* **WHAT TO PRODUCE**:
Exclude images, then output the remaining data verbatim.

(Data extracted from a collection)
************
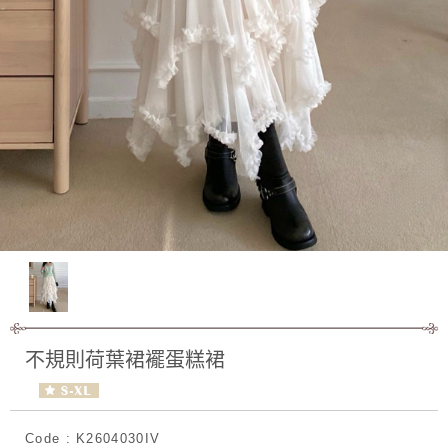
不規則荷葉裙襬蛋糕裙
Code : K2604030IV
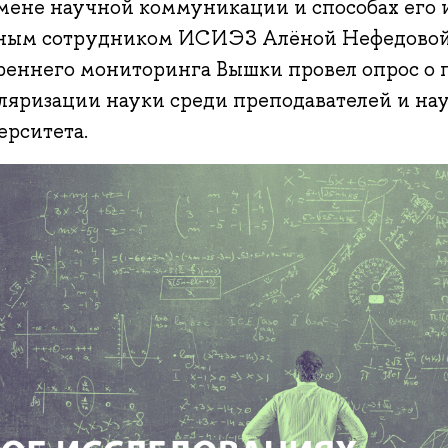
мене научной коммуникации и способах его 
ным сотрудником ИСИЭЗ Алёной Нефедовой
реннего мониторинга Вышки провел опрос о 
ляризации науки среди преподавателей и на
ерситета.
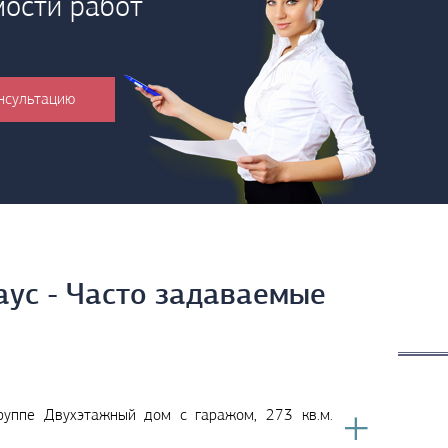
мости работ
аус - Часто задаваемые
руппе Двухэтажный дом с гаражом, 273 кв.м.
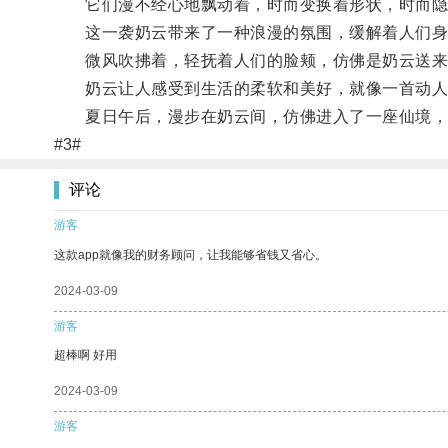
它们漫不经心地飘动着，时而变换着形状，时而隐
这一袭奶云带来了一种浪漫的氛围，缓解着人们身
微风吹拂着，轻抚着人们的脸颊，仿佛是奶云送来
奶云让人感受到生活的柔软和美好，就像一首动人
夏日午后，漫步在奶云间，仿佛进入了一座仙境，
#3#
评论
游客
这款app就像我的财务顾问，让我能够省钱又省心。
2024-03-09
游客
超棒啊 好用
2024-03-09
游客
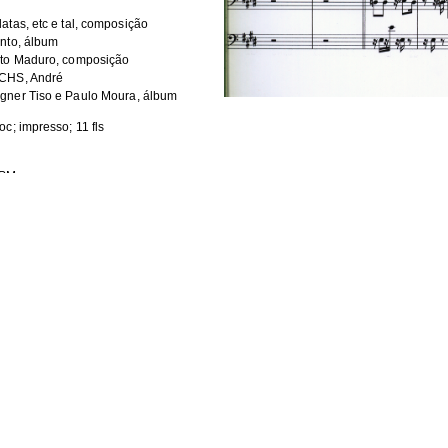
atas, etc e tal, composição
nto, álbum
uto Maduro, composição
CHS, André
gner Tiso e Paulo Moura, álbum
oc; impresso; 11 fls
PM
Size
Format
jpg
1.004Mb
JPEG image
jpg
940.7Kb
JPEG image
jpg
941.9Kb
JPEG image
jpg
954.5Kb
JPEG image
jpg
982.6Kb
JPEG image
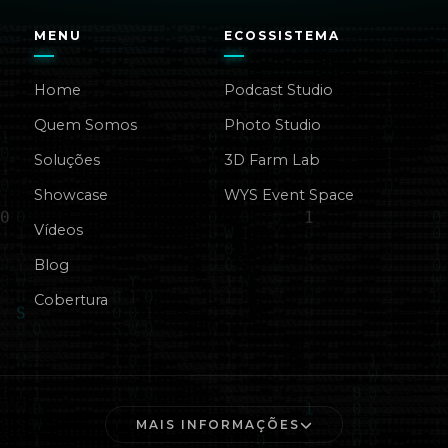
MENU
ECOSSISTEMA
Home
Podcast Studio
Quem Somos
Photo Studio
Soluções
3D Farm Lab
Showcase
WYS Event Space
Vídeos
Blog
Cobertura
MAIS INFORMAÇÕES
************
* **RESULT**:
不規則荷葉裙襬蛋糕裙
Code : K2604030IV
мене научной коммуникации и способах его 
ным сотрудником ИСИЭЗ Алёной Нефедовой
реннего мониторинга Вышки провел опрос о 
ляризации науки среди преподавателей и на
ерситета.
мости работ
аус - Часто задаваемые
руппе Двухэтажный дом с гаражом, 273 кв.м.
它们漫不经心地飘动着，时而变换着形状，时而隐
这一袭奶云带来了一种浪漫的氛围，缓解着人们身
微风吹拂着，轻抚着人们的脸颊，仿佛是奶云送来
奶云让人感受到生活的柔软和美好，就像一首动人
夏日午后，漫步在奶云间，仿佛进入了一座仙境，
#3#
评论
游客
这款app就像我的财务顾问，让我能够省钱又省心。
2024-03-09
游客
超棒啊 好用
2024-03-09
游客
atas, etc e tal, composição
nto, álbum
uto Maduro, composição
CHS, André
gner Tiso e Paulo Moura, álbum
oc; impresso; 11 fls
PM
Size
Format
jpg
1.004Mb
JPEG image
jpg
940.7Kb
JPEG image
jpg
941.9Kb
JPEG image
jpg
954.5Kb
JPEG image
jpg
982.6Kb
JPEG image
MENU
ECOSSISTEMA
Home
Podcast Studio
Quem Somos
Photo Studio
Soluções
3D Farm Lab
Showcase
WYS Event Space
Vídeos
Blog
Cobertura
MAIS INFORMAÇÕES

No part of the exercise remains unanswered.